-- ASSIGNMENT --
Please keep to the lines below from the one with "полезнее, чем растительные масла." through the one with "устоявшемуся мнению, что пищевые волокна", and restate them word for word, ends included.

(Saved data entries)
★ ★ ★ ★

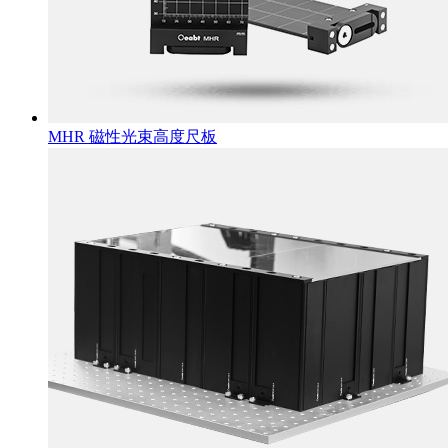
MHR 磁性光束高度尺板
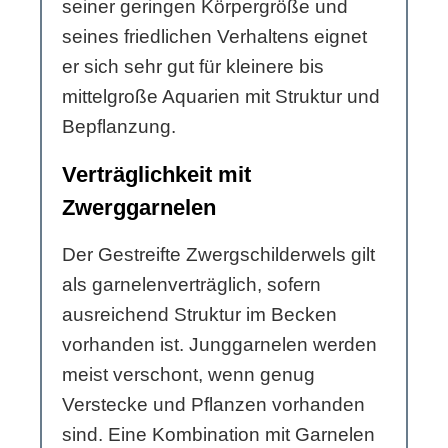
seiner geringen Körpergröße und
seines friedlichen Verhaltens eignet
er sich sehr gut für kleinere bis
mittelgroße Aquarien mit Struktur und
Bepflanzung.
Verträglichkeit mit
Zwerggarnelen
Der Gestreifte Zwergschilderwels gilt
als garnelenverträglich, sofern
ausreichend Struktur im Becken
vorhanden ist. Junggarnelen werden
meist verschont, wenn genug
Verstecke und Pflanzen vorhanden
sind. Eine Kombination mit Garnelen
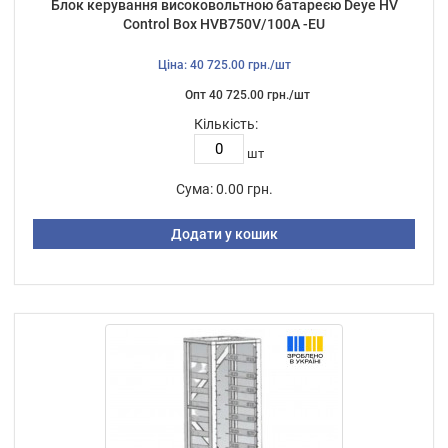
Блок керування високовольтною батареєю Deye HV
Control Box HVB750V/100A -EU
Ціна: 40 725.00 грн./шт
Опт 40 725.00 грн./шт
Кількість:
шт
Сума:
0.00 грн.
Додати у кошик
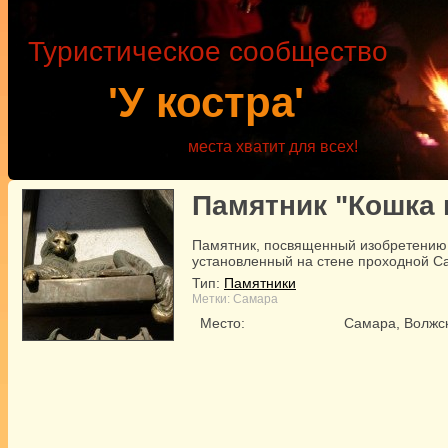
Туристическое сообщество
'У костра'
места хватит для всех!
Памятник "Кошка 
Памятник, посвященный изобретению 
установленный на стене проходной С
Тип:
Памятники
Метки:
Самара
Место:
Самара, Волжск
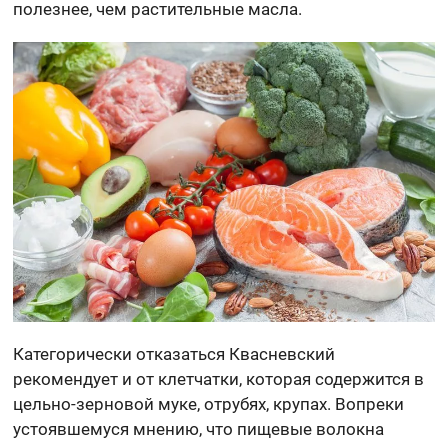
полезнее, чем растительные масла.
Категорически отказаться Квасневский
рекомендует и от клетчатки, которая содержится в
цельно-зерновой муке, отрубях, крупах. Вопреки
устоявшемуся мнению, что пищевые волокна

★ ★ ★ ★

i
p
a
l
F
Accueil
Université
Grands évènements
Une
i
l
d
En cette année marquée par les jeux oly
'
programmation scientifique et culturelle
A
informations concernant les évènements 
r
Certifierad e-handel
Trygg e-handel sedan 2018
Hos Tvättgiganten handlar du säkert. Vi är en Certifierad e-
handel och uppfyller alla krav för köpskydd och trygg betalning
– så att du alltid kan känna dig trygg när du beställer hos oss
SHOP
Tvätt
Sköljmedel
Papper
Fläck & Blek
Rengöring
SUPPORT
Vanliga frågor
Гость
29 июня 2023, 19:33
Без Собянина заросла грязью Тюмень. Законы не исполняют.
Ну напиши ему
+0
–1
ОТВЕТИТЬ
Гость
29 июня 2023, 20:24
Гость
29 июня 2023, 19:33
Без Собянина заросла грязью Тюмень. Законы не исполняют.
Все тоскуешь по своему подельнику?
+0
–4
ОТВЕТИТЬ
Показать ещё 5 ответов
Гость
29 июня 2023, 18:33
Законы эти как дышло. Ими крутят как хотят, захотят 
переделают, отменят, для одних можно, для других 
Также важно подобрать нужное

★ ★ ★ ★

-- SOLVED EXERCISE --
полезнее, чем растительные масла.
Категорически отказаться Квасневский
рекомендует и от клетчатки, которая содержится в
цельно-зерновой муке, отрубях, крупах. Вопреки
устоявшемуся мнению, что пищевые волокна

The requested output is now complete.